Not so long ago, updating the software on a spacecraft after launch was a nail-biting affair. Today, software updates are a key tool for recovering a faltering satellite. Reconfiguring hardware in flight is the new frontier and an exciting area of opportunity for innovation. OPS-SAT hosts powerful Field Programmable Gate Arrays (FPGA) and in this study, the team will use it to test new ways of deploying artificial intelligence never before flown on a spacecraft.

 

Satellite Identification and Localisation experiment (Libre Space Foundation)

Satellite Identification and Localization (SIDLOC) is a method of identifying and tracking satellites in low-Earth orbit (LEO).
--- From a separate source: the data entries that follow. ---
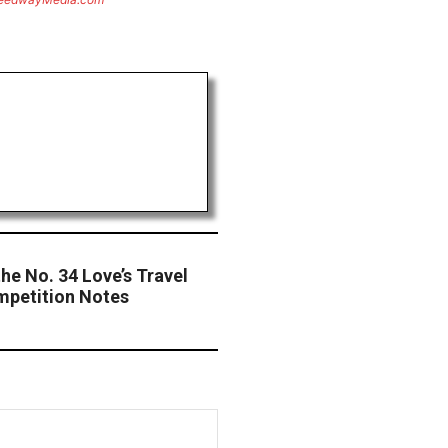
he No. 34 Love’s Travel
petition Notes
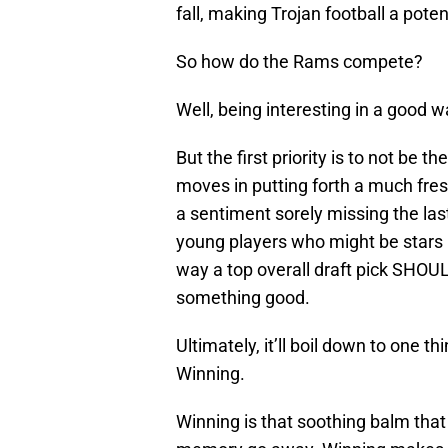
fall, making Trojan football a pote
So how do the Rams compete?
Well, being interesting in a good w
But the first priority is to not be 
moves in putting forth a much fre
a sentiment sorely missing the las
young players who might be stars 
way a top overall draft pick SHOUL
something good.
Ultimately, it’ll boil down to one thi
Winning.
Winning is that soothing balm tha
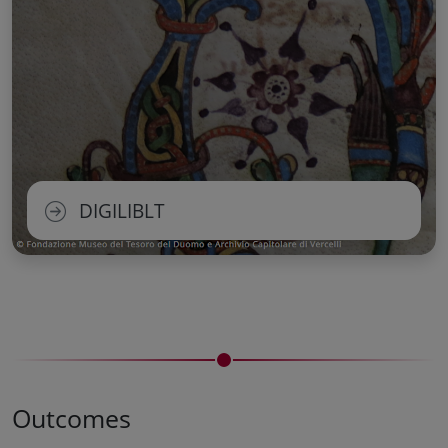
DIGILIBLT
Outcomes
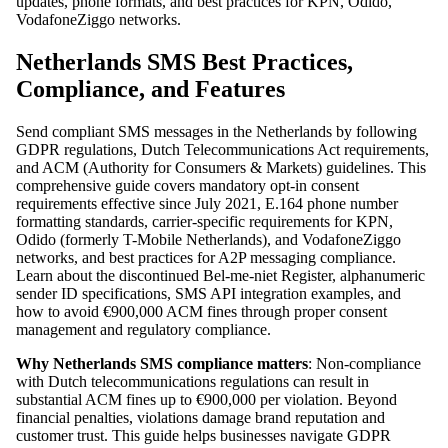
updates, phone formats, and best practices for KPN, Odido,
VodafoneZiggo networks.
Netherlands SMS Best Practices,
Compliance, and Features
Send compliant SMS messages in the Netherlands by following
GDPR regulations, Dutch Telecommunications Act requirements,
and ACM (Authority for Consumers & Markets) guidelines. This
comprehensive guide covers mandatory opt-in consent
requirements effective since July 2021, E.164 phone number
formatting standards, carrier-specific requirements for KPN,
Odido (formerly T-Mobile Netherlands), and VodafoneZiggo
networks, and best practices for A2P messaging compliance.
Learn about the discontinued Bel-me-niet Register, alphanumeric
sender ID specifications, SMS API integration examples, and
how to avoid €900,000 ACM fines through proper consent
management and regulatory compliance.
Why Netherlands SMS compliance matters
: Non-compliance
with Dutch telecommunications regulations can result in
substantial ACM fines up to €900,000 per violation. Beyond
financial penalties, violations damage brand reputation and
customer trust. This guide helps businesses navigate GDPR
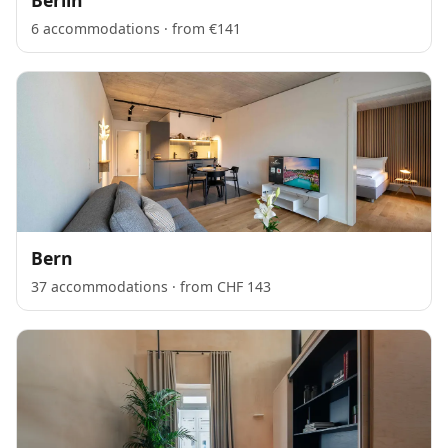
6 accommodations · from €141
Bern
37 accommodations · from CHF 143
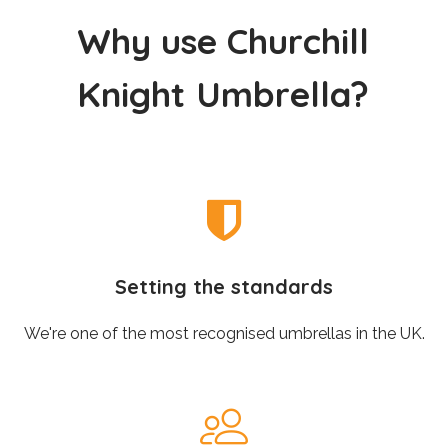
W
h
y
u
s
e
C
h
u
r
c
h
i
l
l
K
n
i
g
h
t
U
m
b
r
e
l
l
a
?
Setting the standards
We're one of the most recognised umbrellas in the UK.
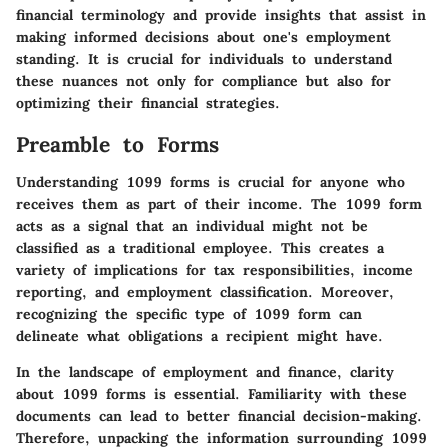
financial terminology and provide insights that assist in
making informed decisions about one's employment
standing. It is crucial for individuals to understand
these nuances not only for compliance but also for
optimizing their financial strategies.
Preamble to Forms
Understanding 1099 forms is crucial for anyone who
receives them as part of their income. The 1099 form
acts as a signal that an individual might not be
classified as a traditional employee. This creates a
variety of implications for tax responsibilities, income
reporting, and employment classification. Moreover,
recognizing the specific type of 1099 form can
delineate what obligations a recipient might have.
In the landscape of employment and finance, clarity
about 1099 forms is essential. Familiarity with these
documents can lead to better financial decision-making.
Therefore, unpacking the information surrounding 1099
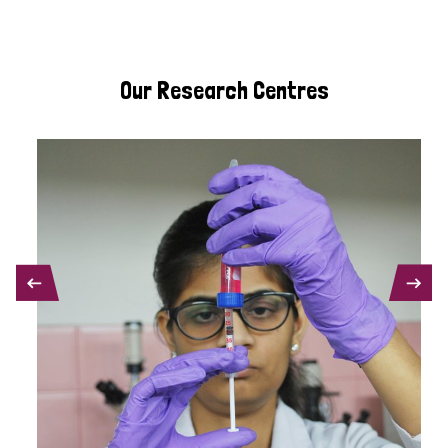
Our Research Centres
PREVIOUS
NEXT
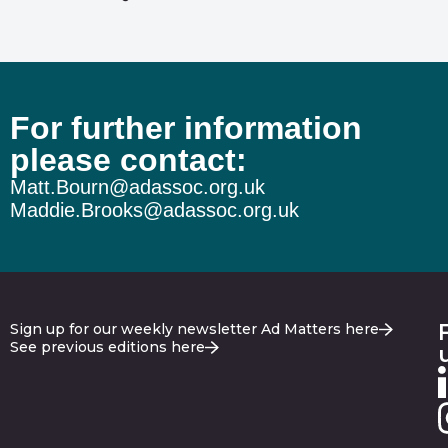
For further information
please contact:
Matt.Bourn@adassoc.org.uk
Maddie.Brooks@adassoc.org.uk
Sign up for our weekly newsletter Ad Matters here
See previous editions here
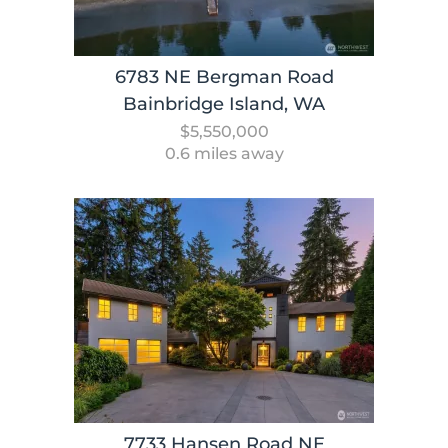
6783 NE Bergman Road
Bainbridge Island, WA
$5,550,000
0.6 miles away
7733 Hansen Road NE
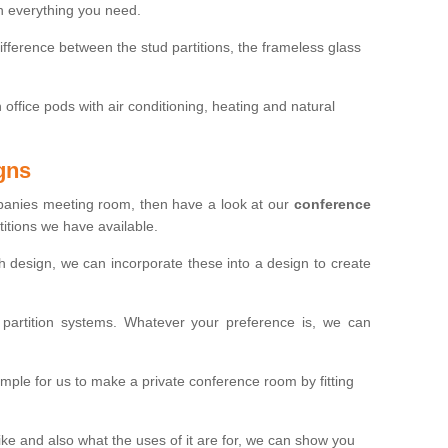
th everything you need.
ifference between the stud partitions, the frameless glass
in office pods with air conditioning, heating and natural
gns
mpanies meeting room, then have a look at our
conference
itions we have available.
ch design, we can incorporate these into a design to create
artition systems. Whatever your preference is, we can
simple for us to make a private conference room by fitting
 and also what the uses of it are for, we can show you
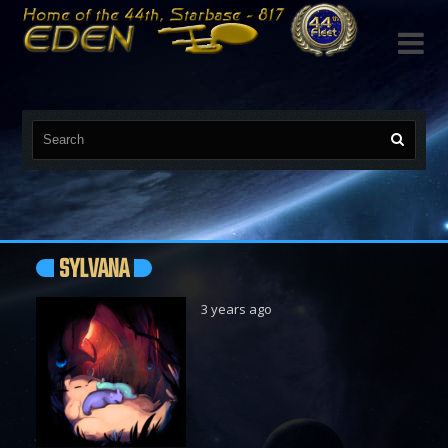

SYLVANA
3 years ago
Even though SIDLOC operates using the downlink, a feature that is not available in OPS-SAT's software defined radio, this study till retrieve vital information by performing the situation in reverse, where OPS-SAT functions as the ground station and one or more ground stations transmit SIDLOC signals as if they were satellites.

 

Onboard anomaly detection from the OPS-SAT telemetry using deep learning (KP Labs)

Detecting anomalies in satellite telemetry is critical for safe operation. To detect types of anomalies beyond out-of-limit checks, this study will use data-driven deep learning-powered models, building upon current advances in the field and deploying them on OPS-SAT. The main objective is to demonstrate that deep learning can be effectively deployed on-board OPS-SAT for the automated detection of anomalous events using its operational telemetry data.